Reputation: 5524
I'm doing this Car Game problem on Kattis: https://open.kattis.com/problems/cargame There's a five-second time limit, but on the last instance, my code requires longer to run. I'm fairly sure I'm doing the right thing (from a big-O standpoint) so now I need to optimize it somehow. I downloaded the test data from: http://challenge.csc.kth.se/2013/challenge-2013.tar.bz2
From profiling, it seems like most of the running time is spent in containsSub which is nothing more than an array access together with a tail-recursive call. Furthermore, it's only called about 100M times, so why does it take 6.5 seconds to run (6.5 s on my laptop. I've found Kattis is generally about twice as slow, so probably more like 13 seconds). On the statistics page, some of the C++ solutions run in under a second. Even some python solutions just barely make it under the 5-second bar.
module Main where
import Control.Monad
import Data.Array (Array, (!), (//))
import qualified Data.Array as Array
import Data.ByteString.Char8 (ByteString)

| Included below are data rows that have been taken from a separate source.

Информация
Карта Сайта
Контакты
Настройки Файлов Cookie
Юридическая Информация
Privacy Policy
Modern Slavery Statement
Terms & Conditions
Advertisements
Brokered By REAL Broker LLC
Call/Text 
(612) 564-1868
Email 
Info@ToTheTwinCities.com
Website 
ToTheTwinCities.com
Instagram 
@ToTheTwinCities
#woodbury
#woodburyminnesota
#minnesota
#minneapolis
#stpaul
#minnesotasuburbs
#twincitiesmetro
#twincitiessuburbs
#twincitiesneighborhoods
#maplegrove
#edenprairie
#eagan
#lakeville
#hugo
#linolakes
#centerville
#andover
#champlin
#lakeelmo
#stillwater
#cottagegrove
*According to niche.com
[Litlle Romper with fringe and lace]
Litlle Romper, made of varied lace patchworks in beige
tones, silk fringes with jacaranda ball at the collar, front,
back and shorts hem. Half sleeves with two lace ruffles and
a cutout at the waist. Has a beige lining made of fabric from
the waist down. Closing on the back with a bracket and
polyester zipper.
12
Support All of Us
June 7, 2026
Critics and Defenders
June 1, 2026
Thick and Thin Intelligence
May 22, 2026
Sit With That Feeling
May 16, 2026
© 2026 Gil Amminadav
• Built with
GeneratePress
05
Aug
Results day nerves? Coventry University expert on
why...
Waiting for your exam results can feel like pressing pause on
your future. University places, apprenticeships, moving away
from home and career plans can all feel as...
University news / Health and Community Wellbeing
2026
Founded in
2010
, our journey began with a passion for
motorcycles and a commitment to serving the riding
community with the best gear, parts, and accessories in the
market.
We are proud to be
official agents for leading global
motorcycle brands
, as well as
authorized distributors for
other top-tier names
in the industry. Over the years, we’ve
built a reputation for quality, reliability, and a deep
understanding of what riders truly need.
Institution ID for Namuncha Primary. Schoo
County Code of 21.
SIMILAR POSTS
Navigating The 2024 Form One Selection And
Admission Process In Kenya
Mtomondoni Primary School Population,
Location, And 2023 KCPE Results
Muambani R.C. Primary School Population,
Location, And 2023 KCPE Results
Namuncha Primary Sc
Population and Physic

import qualified Data.ByteString.Char8 as BS
import Data.Char
import Data.List
import Data.Maybe
main::IO()
main = do
[n, m] <- readIntsLn
dictWords <- replicateM n BS.getLine
let suffixChains = map (\w -> (w, buildChain w)) dictWords
replicateM_ m $ findChain suffixChains
noWordMsg :: ByteString
noWordMsg = BS.pack "No valid word"
findChain :: [(ByteString, WordChain)] -> IO ()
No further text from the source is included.